Pour Murielle Pachiaudi, professeure documentaliste au collège Pablo-Picasso, “ce projet crée de la cohésion en sortant du cadre scolaire conventionnel. Au-delà de ses finalités pédagogiques, des connaissances acquises, de l’apprentissage du travail en groupe, du croisement des idées autrement que par les mots, “il apporte quelque chose de l’ordre du vivre ensemble, une interdépendance dans l’écoute et le respect de la parole d’autrui. Chacun compte sur les autres ! C’est une manière aussi de vivre l’école différemment en lâchant sa créativité… Les élèves ne mesurent pas forcément sur l’instant la pluralité des approches, les compétences exercées, mais elles leur serviront”. Le travail de mémoire comme la prise de conscience des événements historiques “s’inscrivent ainsi dans l’échange, ici et maintenant, au cœur de leur présent, de leur classe, de leur ville et de leur quartier”.
Des points de vue nuancés
Un projet “pile-poil dans le programme des CM2 et ma pratique pédagogique, c’est cohérent”, renchérit Carole Charlot, professeure à l’école élémentaire Vaillant-Couturier. “Les textes des élèves sont forts. On a travaillé les ressentis parfois au travers de parcours familiaux. J’ai demandé à des parents — qui ont tout de suite adhéré — qu’ils traduisent des textes dans des langues diverses, le turc, le portugais, l’espagnol, l’italien, l’arabe, l’anglais. Les enfants ont plongé dans le projet, certains se sont révélés, tous sont fiers d’avoir à se produire sur scène, entre autres d’avoir à montrer leur travail aux collégiens de troisième. C’est une belle fin d’année !”

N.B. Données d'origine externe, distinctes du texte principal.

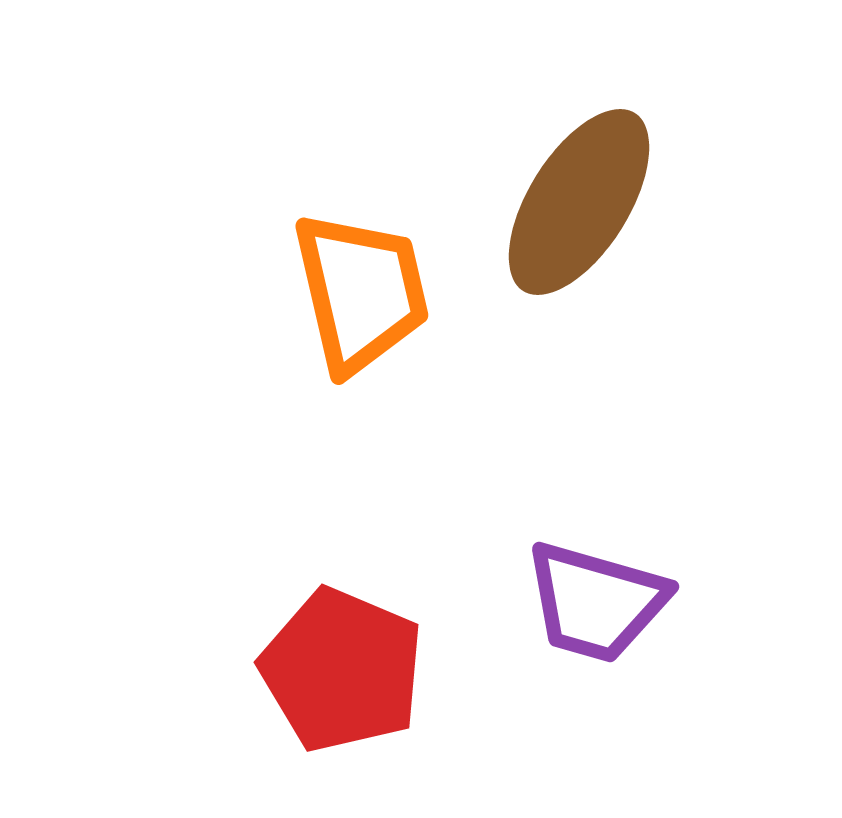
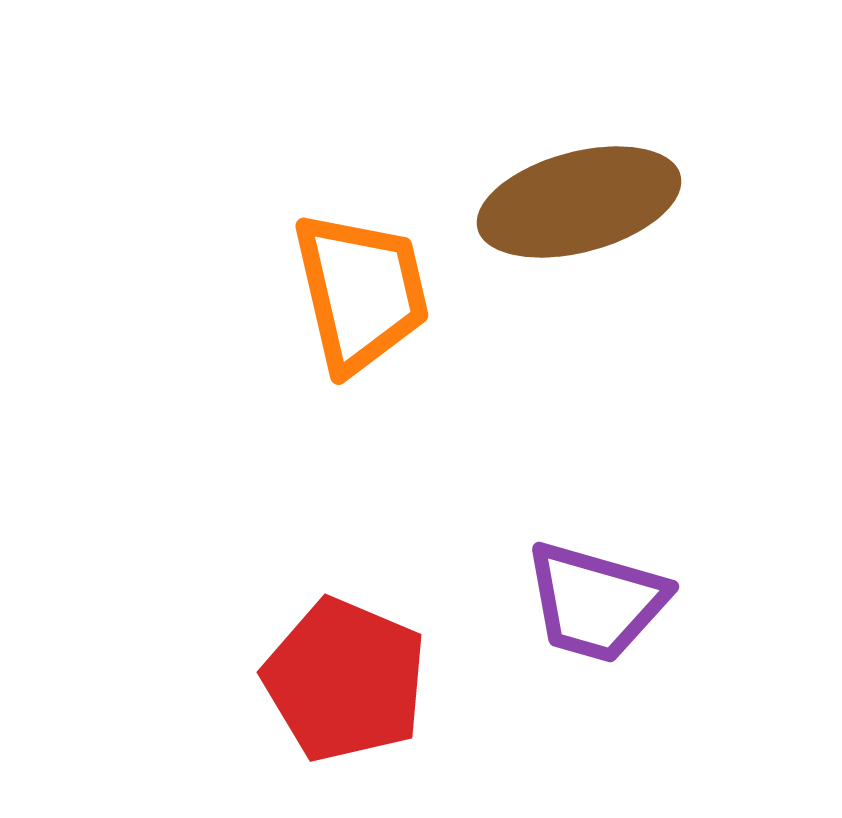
brown ellipse: rotated 43 degrees clockwise
red pentagon: moved 3 px right, 10 px down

Maryline Bouisseren complète : “Ce qu’on note, c’est l’engagement des classes au travers d’une variété de langages : oralité, écriture, créations graphiques… L’appropriation d’événements qui leur paraissent lointains dans des dimensions à la fois historique, pédagogique et citoyenne, était un objectif essentiel, tout en amenant les élèves à des points d’aspérité, à différents avis.” La paix n’est pas forcément toute rose, la victoire peut être amère du point de vue des origines, d’une histoire politique, d’un vécu familial. “Lorsqu’on quitte les stéréotypes ou le consensuel, des résistances s’expriment. On a vu à quel point les élèves de troisième particulièrement ont compris l’importance d’une opinion personnelle nuancée.”